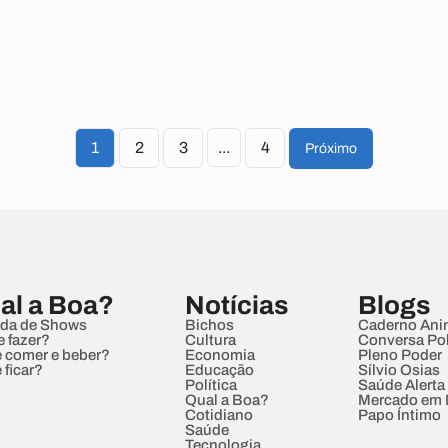
1
2
3
...
4
Próximo
al a Boa?
Notícias
Blogs
da de Shows
Bichos
Caderno Ani
e fazer?
Cultura
Conversa Pol
 comer e beber?
Economia
Pleno Poder
 ficar?
Educação
Sílvio Osias
Política
Saúde Alerta
Qual a Boa?
Mercado em
Cotidiano
Papo Íntimo
Saúde
Tecnologia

··········

[WHAT THIS TASK INVOLVES] Only the lines from the one containing "Saúde Alerta" through the end of the data above are wanted, both ends included; restate them word for word.

[OUTPUT BELOW]
Saúde Alerta
Qual a Boa?
Mercado em
Cotidiano
Papo Íntimo
Saúde
Tecnologia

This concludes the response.